I brought my hand soldered FluxEngine board and others brought their Greaseweazle board to show off how imaging obscure and uncommon disks can be done on a budget.

Photo of workshop taken on a Mavica Floppy Disk camera
Image taken during workshop on a Mavica FD200 Floppy Disk Camera.

During the conference we talked a bit about the different type of hardware that can be used and the difference between a disk image and flux image. There seems to be quite the exhaustive list of different types of file formats, some specific to a platform and others more generic. I recently did a blog post on the formats used by the Applesauce software, which have some unique features.

There are many disk image types which should be researched and added to PRONOM and other format description sites, but today lets take a look at a generic format used by many tools.

The HxC Floppy Emulator file format which the extension HFE is a popular format used with floppy drive emulators. There is a lot of complexity with what is included in many of these image formats, some are simply a raw sector representation of the binary data on a disk, others contain the complete flux readings from a floppy disk. The HFE format contains a little more than a raw image, including a header, a track lookup table, and the bitstreams for each track all with the purpose of emulating the physical media. The HFE format contains only a single pass over the data, where other formats may contain multiple reading of each track to get more complete data which can be helpful for damaged or purposely copy-protected disks. You can read more on Ashley’s blog, Library of Congress format description.

HFE version list

When using the HxC Floppy Emulator software, you can open and save to many different formats. The main format being their HFE native format. It comes in 5 versions.

hexdump -C test01.hfe | head
00000000 48 58 43 50 49 43 46 45 00 53 02 00 e8 01 00 00 |HXCPICFE.S......|
00000010 07 01 01 00 ff ff ff ff ff ff ff ff ff ff ff ff |................|
00000020 ff ff ff ff ff ff ff ff ff ff ff ff ff ff ff ff |................|

Above is a hexdump of the main SDCard HxC Floppy Emulator file format. The format specification shows the 8 byte header “HXCPICFE”. This is a very unique pattern and should be all we need to make a robust signature for the format, but we do need to take into account the other HFE “versions” and see if they might clash or need to be identified separately.

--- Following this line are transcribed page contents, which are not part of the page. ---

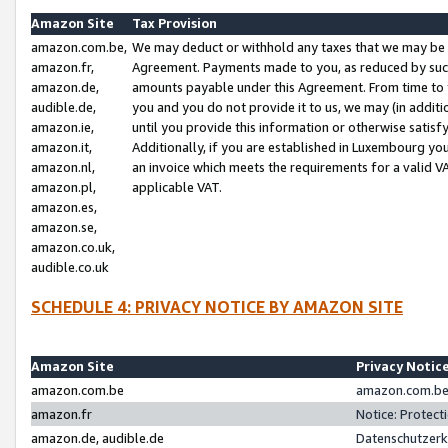
Amazon Site
Tax Provision
amazon.com.be,
We may deduct or withhold any taxes that we may be 
amazon.fr,
Agreement. Payments made to you, as reduced by such 
amazon.de,
amounts payable under this Agreement. From time to 
audible.de,
you and you do not provide it to us, we may (in addit
amazon.ie,
until you provide this information or otherwise satis
amazon.it,
Additionally, if you are established in Luxembourg yo
amazon.nl,
an invoice which meets the requirements for a valid V
amazon.pl,
applicable VAT.
amazon.es,
amazon.se,
amazon.co.uk,
audible.co.uk
SCHEDULE 4: PRIVACY NOTICE BY AMAZON SITE
Amazon Site
Privacy Notic
amazon.com.be
amazon.com.be 
amazon.fr
Notice: Protect
amazon.de, audible.de
Datenschutzerk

hexdump -C test02-a2.hfe | head 
00000000 48 58 43 50 49 43 46 45 00 53 02 00 d0 03 00 00 |HXCPICFE.S......|
00000010 07 01 01 00 ff ff ff ff ff ff ff ff ff ff ff ff |................|
00000020 ff ff ff ff ff ff ff ff ff ff ff ff ff ff ff ff |................|

The “A2” version of the format has the same header but some different bytes further into the file.

hexdump -C test03-rev2.hfe | head
00000000 48 58 43 50 49 43 46 45 01 53 02 00 00 00 00 00 |HXCPICFE.S......|
00000010 07 01 01 00 ff ff ff ff ff ff ff ff ff ff ff ff |................|
00000020 ff ff ff ff ff ff ff ff ff ff ff ff ff ff ff ff |................|

The “Rev 2” version also has the same header. But if you look at the 9th byte you can see the value changed from 00 to 01, which according to the specification, this is the revision byte.

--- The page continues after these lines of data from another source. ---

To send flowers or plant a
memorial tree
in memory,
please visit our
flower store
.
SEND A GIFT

hexdump -C test04-rev3.hfe | head 
00000000 48 58 43 48 46 45 56 33 00 53 02 00 e8 01 00 00 |HXCHFEV3.S......|
00000010 07 01 01 00 ff ff ff ff ff ff ff ff ff ff ff ff |................|
00000020 ff ff ff ff ff ff ff ff ff ff ff ff ff ff ff ff |................|

With “Rev 3” we see a change in the header with “HXCHFEV3” which appears to be referred to as HFEv3.

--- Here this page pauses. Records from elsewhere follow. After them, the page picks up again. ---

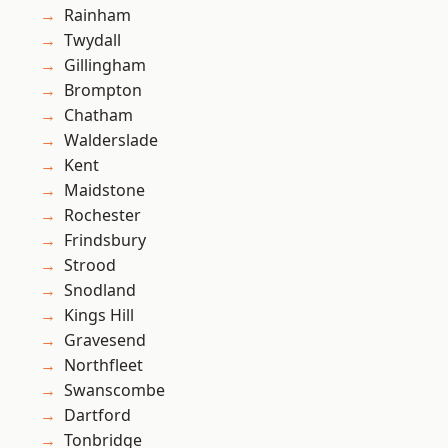
Rainham
Twydall
Gillingham
Brompton
Chatham
Walderslade
Kent
Maidstone
Rochester
Frindsbury
Strood
Snodland
Kings Hill
Gravesend
Northfleet
Swanscombe
Dartford
Tonbridge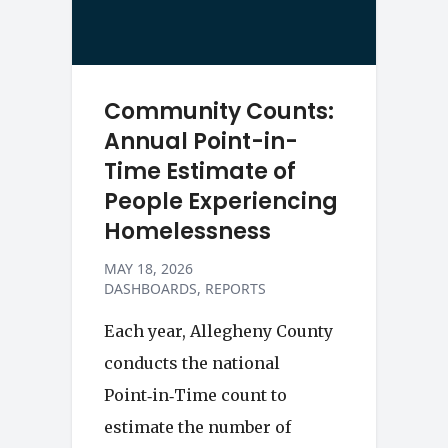
Community Counts:
Annual Point-in-
Time Estimate of
People Experiencing
Homelessness
MAY 18, 2026
DASHBOARDS
REPORTS
Each year, Allegheny County
conducts the national
Point‑in‑Time count to
estimate the number of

hexdump -C test05-stream.hfe | head 
00000000 48 78 43 5f 53 74 72 65 61 6d 5f 49 6d 61 67 65 |HxC_Stream_Image|
00000010 00 00 00 00 00 00 00 00 00 18 00 00 00 02 00 00 |................|
00000020 00 1a 00 00 53 00 00 00 02 00 00 00 40 9c 00 00 |....S.......@...|
00000030 07 00 00 00 00 00 00 00 00 00 00 00 00 00 00 00 |................|
00000040 00 00 00 00 00 00 00 00 00 00 00 00 00 00 00 00 |................|

This last format seems to be a special HxC stream image.

It seems the best option is to make three signatures to identify the three main headers. Additional software can be used to further parse the disk image. If you would like to see some sample images, you can download a bunch here. You can also take a look at my GitHub repository to see additional samples and a proposed set of signatures.